The American Civil Liberties Union and DeKalb County, Georgia, announced a settlement in a federal lawsuit that alleged that probation practices resulted in the jailing of people unable to pay court-ordered fines in traffic cases. The agreement includes policy changes that could serve as a model in Georgia and across the country.
The case, Thompson v. DeKalb County, was filed in U.S. District Court in Atlanta. The lawsuit was filed in January on behalf of Kevin Thompson, a teenager who claims he was jailed in DeKalb County because he could not afford to pay court fines and probation fees stemming from a traffic ticket. The ACLU charged that Thompson's constitutional rights to counsel and an indigency hearing were violated. Rogers & Hardin LLP, the ACLU of Georgia, and Southern Center for Human Rights were co-counsel for the plaintiff.

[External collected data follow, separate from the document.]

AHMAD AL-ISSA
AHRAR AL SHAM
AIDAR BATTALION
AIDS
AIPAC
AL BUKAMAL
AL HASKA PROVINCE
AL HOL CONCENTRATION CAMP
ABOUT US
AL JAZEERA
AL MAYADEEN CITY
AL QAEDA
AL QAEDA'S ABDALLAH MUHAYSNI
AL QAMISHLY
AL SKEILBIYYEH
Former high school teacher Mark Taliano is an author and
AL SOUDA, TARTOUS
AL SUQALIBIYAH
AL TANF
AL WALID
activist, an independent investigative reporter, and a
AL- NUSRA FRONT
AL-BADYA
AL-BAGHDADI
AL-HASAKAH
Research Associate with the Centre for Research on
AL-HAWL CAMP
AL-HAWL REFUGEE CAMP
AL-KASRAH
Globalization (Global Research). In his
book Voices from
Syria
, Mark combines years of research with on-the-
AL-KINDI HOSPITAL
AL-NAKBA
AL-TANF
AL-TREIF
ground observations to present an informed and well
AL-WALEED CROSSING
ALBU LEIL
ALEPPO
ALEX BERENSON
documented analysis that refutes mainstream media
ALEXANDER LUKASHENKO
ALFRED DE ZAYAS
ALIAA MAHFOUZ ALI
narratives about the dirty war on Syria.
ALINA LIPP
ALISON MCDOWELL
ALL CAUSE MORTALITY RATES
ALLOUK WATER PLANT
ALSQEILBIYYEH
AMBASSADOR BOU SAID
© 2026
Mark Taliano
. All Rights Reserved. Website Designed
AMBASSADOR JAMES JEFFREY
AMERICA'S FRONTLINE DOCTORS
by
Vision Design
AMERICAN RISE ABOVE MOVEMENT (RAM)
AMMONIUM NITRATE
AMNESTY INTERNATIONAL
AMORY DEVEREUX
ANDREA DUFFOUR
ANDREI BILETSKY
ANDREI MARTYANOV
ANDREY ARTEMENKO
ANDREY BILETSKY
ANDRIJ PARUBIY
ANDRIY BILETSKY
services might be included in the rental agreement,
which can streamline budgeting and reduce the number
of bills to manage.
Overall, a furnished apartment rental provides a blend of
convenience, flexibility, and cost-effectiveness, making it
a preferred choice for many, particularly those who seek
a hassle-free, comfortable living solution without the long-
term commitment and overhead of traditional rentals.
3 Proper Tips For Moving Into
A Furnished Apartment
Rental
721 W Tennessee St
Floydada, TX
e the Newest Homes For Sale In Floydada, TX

Under the settlement, DeKalb County and the other defendants denied liability to Thompson, but the Chief Judge of the DeKalb County Recorder’s Court agreed to take measures to protect the rights of people who cannot afford to make fine and fee payments required as a condition of probation for traffic and other misdemeanor offenses. The measures include:
- Adoption of a “bench card” that provides judges instructions to avoid sending people to jail because they owe court fines and are unable to pay. The card lists the legal alternatives to jail and outlines the procedure for determining someone’s ability to pay. It also instructs judges on how to protect people’s right to counsel in probation revocation proceedings.
- Training and guidance to Recorder’s Court personnel involved in misdemeanor probation on probationers’ right to counsel in revocation proceedings and right to an indigency hearing before jailing for failure to pay fines and fees.
- Revision of forms to let people charged with probation violation know of their right to court-appointed counsel in probation revocation proceedings, and their right to request a waiver of any public defender fees they cannot afford.
The settlement also provides for a monetary payment to Mr. Thompson and his legal counsel.